# Flintlock Squirrel Rifle



## pacecars (Aug 15, 2022)

I don’t know why as I have never owned or shot a flintlock but for some reason I want one for a squirrel gun. I was thinking .32 or .36 caliber but I could go .40 and it would be legal for deer in Florida. I will be carrying a .50 caliber Ruger Old Army with me so it should take care of deer so maybe the smaller calibers would be better. I don’t need a handmade $2000 plus gun but I don’t want some mass produced ugly gun either. What are some good ones to look for? I wouldn’t mind building one myself but it has been over 30 years since I built a Lyman Great Plains rifle


----------



## Hillbilly stalker (Aug 15, 2022)

Traditions makes a cap buster in 32, call it a Crockett rifle. They been kinda hard to find.


----------



## pacecars (Aug 15, 2022)

Really want to try a flintlock in a full stock style


----------



## SASS249 (Aug 15, 2022)

The Pedersoli rifles are pretty good looking and usually shoot well.  Dixie gunworks has several in .32.  They will run in the $1000.00 range, while a kit is around $ 700.00.  There is really not much available in lower cost flintlocks, although sometimes you can get lucky searching online auctions.  The muzzloading forum has a good classified adds section that you can often fine used ones for sale.

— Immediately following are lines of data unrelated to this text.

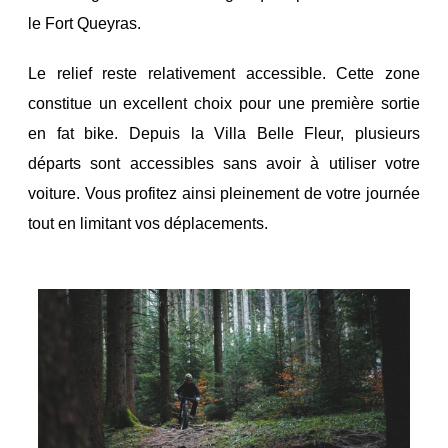
le Fort Queyras.
Le relief reste relativement accessible.
Cette zone
constitue un excellent choix pour une première sortie
en fat bike.
Depuis la Villa Belle Fleur, plusieurs
départs sont accessibles sans avoir à utiliser votre
voiture. Vous profitez ainsi pleinement de votre journée
tout en limitant vos déplacements.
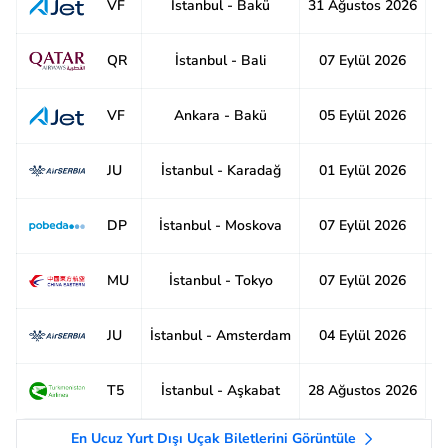
İstanbul - Bakü
31 Ağustos 2026
8
VF
İstanbul - Bali
07 Eylül 2026
2
QR
Ankara - Bakü
05 Eylül 2026
8
VF
İstanbul - Karadağ
01 Eylül 2026
8
JU
İstanbul - Moskova
07 Eylül 2026
8
DP
İstanbul - Tokyo
07 Eylül 2026
1
MU
İstanbul - Amsterdam
04 Eylül 2026
6
JU
İstanbul - Aşkabat
28 Ağustos 2026
1
T5
En Ucuz Yurt Dışı Uçak Biletlerini Görüntüle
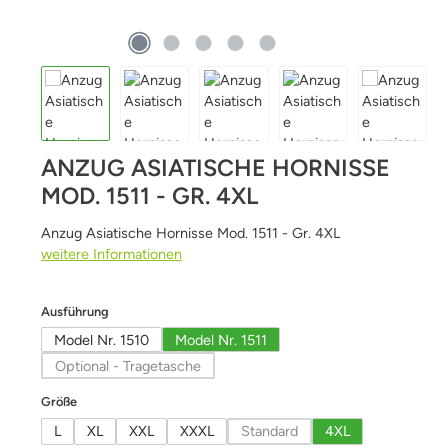
ANZUG ASIATISCHE HORNISSE
MOD. 1511 - GR. 4XL
Anzug Asiatische Hornisse Mod. 1511 - Gr. 4XL
weitere Informationen
auswählen
Ausführung
Model Nr. 1510
Model Nr. 1511
Optional - Tragetasche
(Diese Option ist zurzeit nicht verfügbar.)
auswählen
Größe
L
XL
XXL
XXXL
Standard
4XL
(Diese Option ist zurzeit nicht v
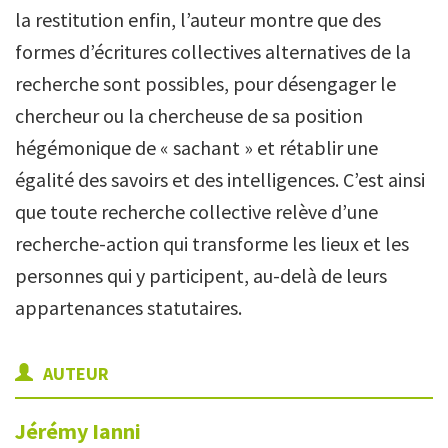
la restitution enfin, l’auteur montre que des
formes d’écritures collectives alternatives de la
recherche sont possibles, pour désengager le
chercheur ou la chercheuse de sa position
hégémonique de « sachant » et rétablir une
égalité des savoirs et des intelligences. C’est ainsi
que toute recherche collective relève d’une
recherche-action qui transforme les lieux et les
personnes qui y participent, au-delà de leurs
appartenances statutaires.
AUTEUR
Jérémy
Ianni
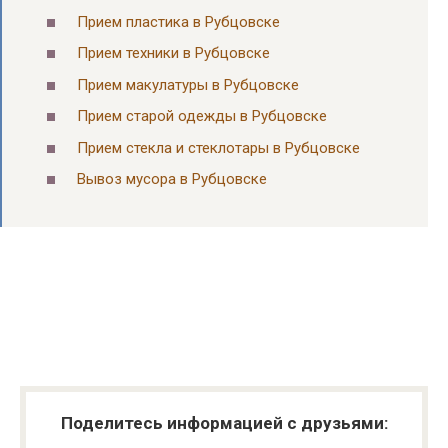
Прием пластика в Рубцовске
Прием техники в Рубцовске
Прием макулатуры в Рубцовске
Прием старой одежды в Рубцовске
Прием стекла и стеклотары в Рубцовске
Вывоз мусора в Рубцовске
Поделитесь информацией с друзьями:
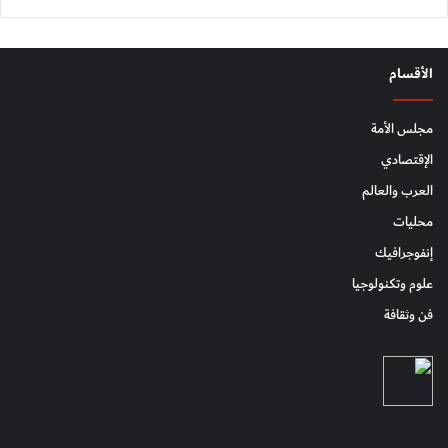
الأقسام
مجلس الأمة
الإقتصادي
العرب والعالم
محليات
إنفوجرافيك
علوم وتكنولوجيا
فن وثقافة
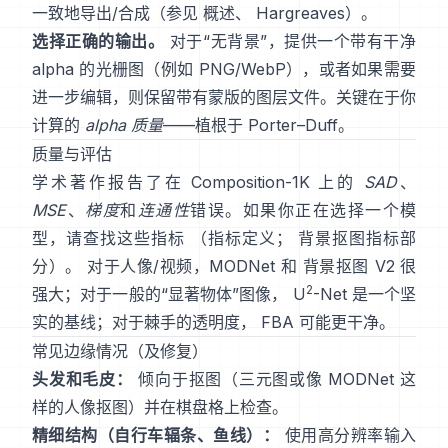
一致地导出/合成（参见
概述
、
Hargreaves
）。
选择正确的输出。
对于“无背景”，提供一个带有干净
alpha 的光栅图（例如 PNG/WebP），或者如果需要
进一步编辑，则保留带有蒙版的图层文件。关键在于你
计算的
alpha 质量
——植根于
Porter–Duff
。
质量与评估
学术著作报告了在
Composition-1K
上的
SAD
、
MSE
、
梯度
和
连通性
错误。如果你正在选择一个模
型，请查找这些指标
（
指标定义
；
背景抠图指标部
分
）。 对于人像/视频，
MODNet
和
背景抠图 V2
很
2
强大；对于一般的“显著物体”图像，
U
-Net
是一个坚
实的基线；对于棘手的透明度，
FBA
可能更干净。
常见边缘情况（及修复）
头发和毛皮：
倾向于抠图（三元图或像
MODNet
这
样的人像抠图）并在棋盘格上检查。
精细结构（自行车辐条、鱼线）：
使用高分辨率输入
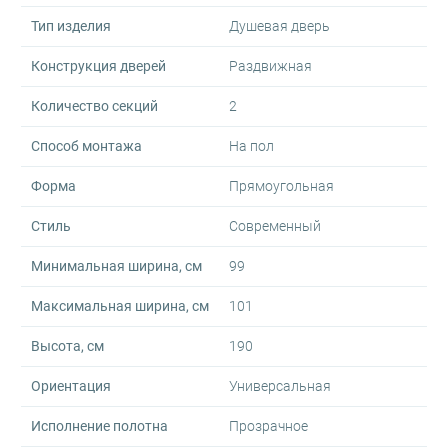
Тип изделия
Душевая дверь
Конструкция дверей
Раздвижная
Количество секций
2
Способ монтажа
На пол
Форма
Прямоугольная
Стиль
Современный
Минимальная ширина, см
99
Максимальная ширина, см
101
Высота, см
190
Ориентация
Универсальная
Исполнение полотна
Прозрачное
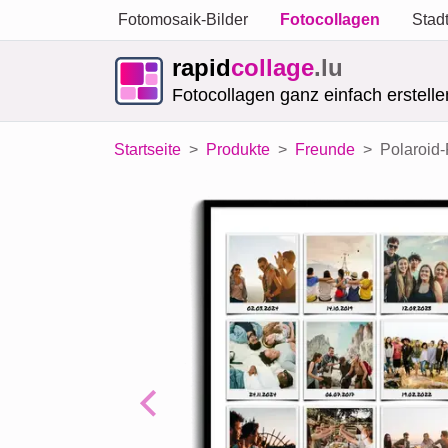
Fotomosaik-Bilder
Fotocollagen
Stad
rapid
collage
.lu
Fotocollagen ganz einfach erstelle
Startseite
Produkte
Freunde
Polaroid-
Previous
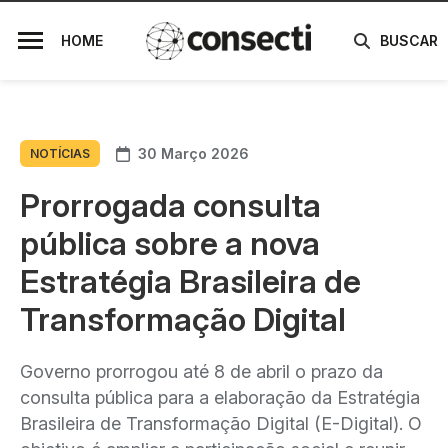
HOME
BUSCAR
30 Março 2026
NOTÍCIAS
Prorrogada consulta
pública sobre a nova
Estratégia Brasileira de
Transformação Digital
Governo prorrogou até 8 de abril o prazo da
consulta pública para a elaboração da Estratégia
Brasileira de Transformação Digital (E-Digital). O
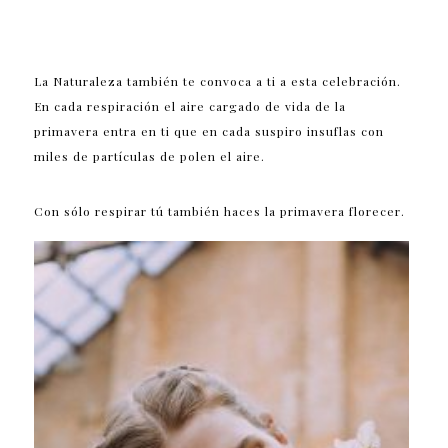
La Naturaleza también te convoca a ti a esta celebración.
En cada respiración el aire cargado de vida de la
primavera entra en ti que en cada suspiro insuflas con
miles de partículas de polen el aire.
Con sólo respirar tú también haces la primavera florecer.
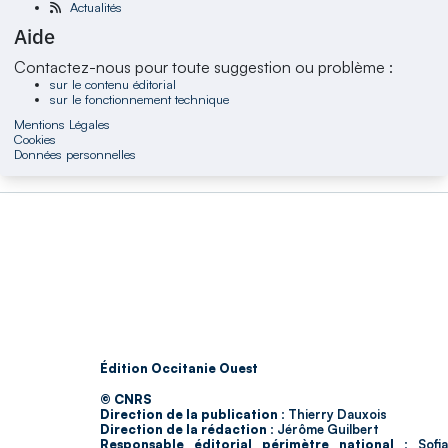
Actualités
Aide
Contactez-nous pour toute suggestion ou problème :
sur le contenu éditorial
sur le fonctionnement technique
Mentions Légales
Cookies
Données personnelles
Édition Occitanie Ouest
© CNRS
Direction de la publication :
Thierry Dauxois
Direction de la rédaction :
Jérôme Guilbert
Responsable éditorial périmètre national :
Sofia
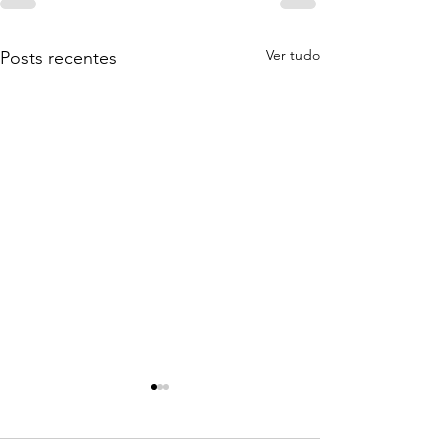
Ver tudo
Posts recentes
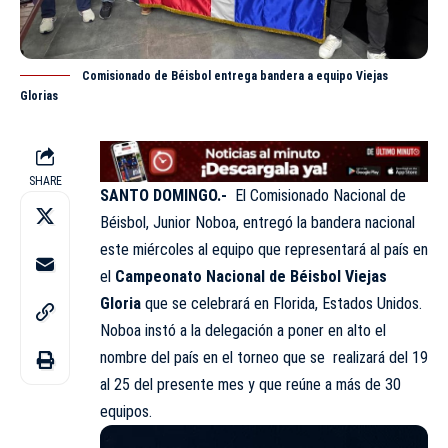
Comisionado de Béisbol entrega bandera a equipo Viejas
Glorias
SHARE
SANTO DOMINGO.-
El Comisionado Nacional de
Béisbol, Junior Noboa, entregó la bandera nacional
este miércoles al equipo que representará al país en
el
Campeonato Nacional de Béisbol Viejas
Gloria
que se celebrará en Florida, Estados Unidos.
Noboa instó a la delegación a poner en alto el
nombre del país en el torneo que se realizará del 19
al 25 del presente mes y que reúne a más de 30
equipos.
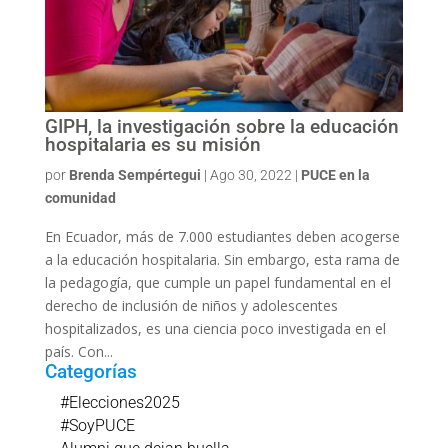
GIPH, la investigación sobre la educación
hospitalaria es su misión
por
Brenda Sempértegui
|
Ago 30, 2022
|
PUCE en la
comunidad
En Ecuador, más de 7.000 estudiantes deben acogerse
a la educación hospitalaria. Sin embargo, esta rama de
la pedagogía, que cumple un papel fundamental en el
derecho de inclusión de niños y adolescentes
hospitalizados, es una ciencia poco investigada en el
país. Con...
Categorías
#Elecciones2025
#SoyPUCE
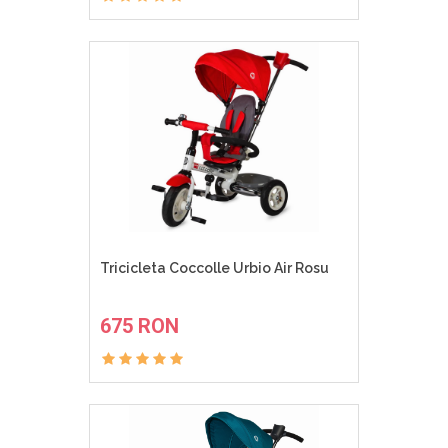
Tricicleta Coccolle Urbio Air Rosu
ADAUGA IN COS
675 RON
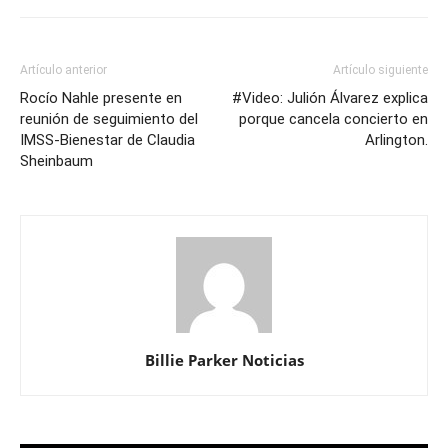
Artículo anterior
Artículo siguiente
Rocío Nahle presente en
#Video: Julión Álvarez explica
reunión de seguimiento del
porque cancela concierto en
IMSS-Bienestar de Claudia
Arlington.
Sheinbaum
Billie Parker Noticias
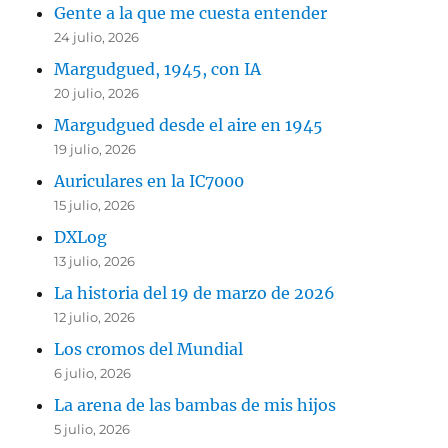
Gente a la que me cuesta entender
24 julio, 2026
Margudgued, 1945, con IA
20 julio, 2026
Margudgued desde el aire en 1945
19 julio, 2026
Auriculares en la IC7000
15 julio, 2026
DXLog
13 julio, 2026
La historia del 19 de marzo de 2026
12 julio, 2026
Los cromos del Mundial
6 julio, 2026
La arena de las bambas de mis hijos
5 julio, 2026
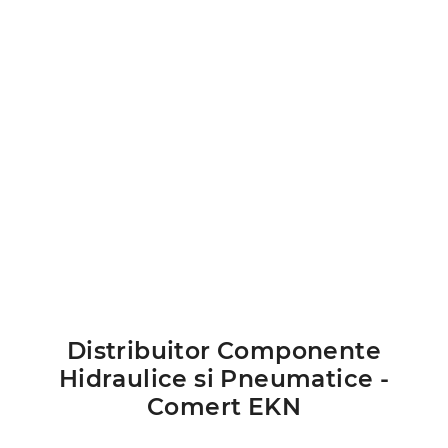
Distribuitor Componente
Hidraulice si Pneumatice -
Comert EKN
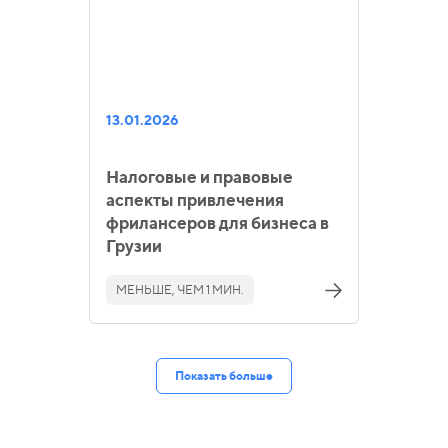
13.01.2026
Налоговые и правовые
аспекты привлечения
фрилансеров для бизнеса в
Грузии
МЕНЬШЕ, ЧЕМ 1 МИН.
Показать больше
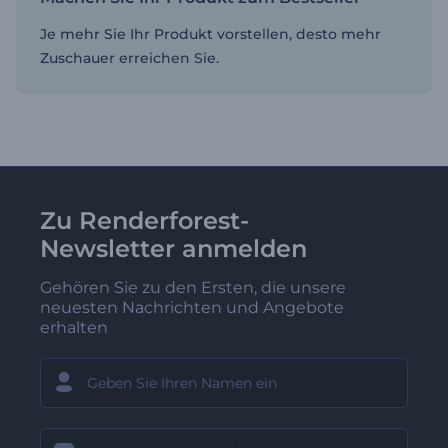
Je mehr Sie Ihr Produkt vorstellen, desto mehr
Zuschauer erreichen Sie.
Zu Renderforest-
Newsletter anmelden
Gehören Sie zu den Ersten, die unsere
neuesten Nachrichten und Angebote
erhalten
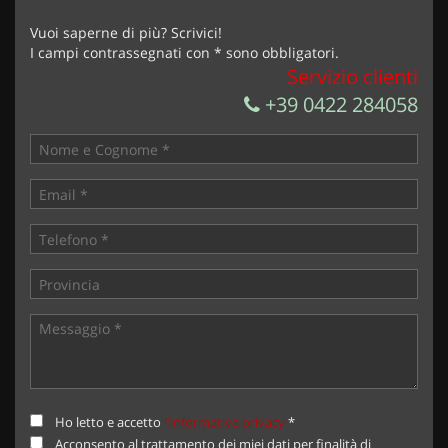
Vuoi saperne di più? Scrivici!
I campi contrassegnati con * sono obbligatori.
Servizio clienti
+39 0422 284058
Ho letto e accetto
l'informativa privacy
*
Acconsento al trattamento dei miei dati per finalità di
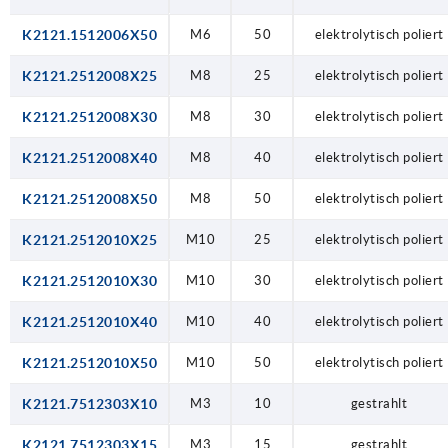
K2121.1512006X50
M6
50
elektrolytisch poliert
K2121.2512008X25
M8
25
elektrolytisch poliert
K2121.2512008X30
M8
30
elektrolytisch poliert
K2121.2512008X40
M8
40
elektrolytisch poliert
K2121.2512008X50
M8
50
elektrolytisch poliert
K2121.2512010X25
M10
25
elektrolytisch poliert
K2121.2512010X30
M10
30
elektrolytisch poliert
K2121.2512010X40
M10
40
elektrolytisch poliert
K2121.2512010X50
M10
50
elektrolytisch poliert
K2121.7512303X10
M3
10
gestrahlt
K2121.7512303X15
M3
15
gestrahlt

I think you might be happier with a .36 or .40 for a first time flintlock.  Small caliber muzzleloaders can be a little finicky to find a good load for.
Most of my squirrel hunting is done with a .50 caliber southern mountain rifle, although I also use  my .54 on occasion.  A small caliber rifle can be fun, but I do not have one taday so I use what I have.
Good luck.


----------



## fishfryer (Aug 15, 2022)

SASS249 said:


> The Pedersoli rifles are pretty good looking and usually shoot well.  Dixie gunworks has several in .32.  They will run in the $1000.00 range, while a kit is around $ 700.00.  There is really not much available in lower cost flintlocks, although sometimes you can get lucky searching online auctions.  The muzzloading forum has a good classified adds section that you can often fine used ones for sale.
> 
> I think you might be happier with a .36 or .40 for a first time flintlock.  Small caliber muzzleloaders can be a little finicky to find a good load for.
> Most of my squirrel hunting is done with a .50 caliber southern mountain rifle, although I also use  my .54 on occasion.  A small caliber rifle can be fun, but I do not have one taday so I use what I have.
> Good luck.


I’ve got a Kibler .45 SMR in the white ordered since April. Should be browning and staining September of October. This thing will be in the 6 1/2 lb range. Getting antsy


----------



## SASS249 (Aug 15, 2022)

fishfryer said:


> I’ve got a Kibler .45 SMR in the white ordered since April. Should be browning and staining September of October. This thing will be in the 6 1/2 lb range. Getting antsy


I love SMRs.  The Kibler kits are outstanding.


----------



## fishfryer (Aug 15, 2022)

SASS249 said:


> I love SMRs.  The Kibler kits are outstanding.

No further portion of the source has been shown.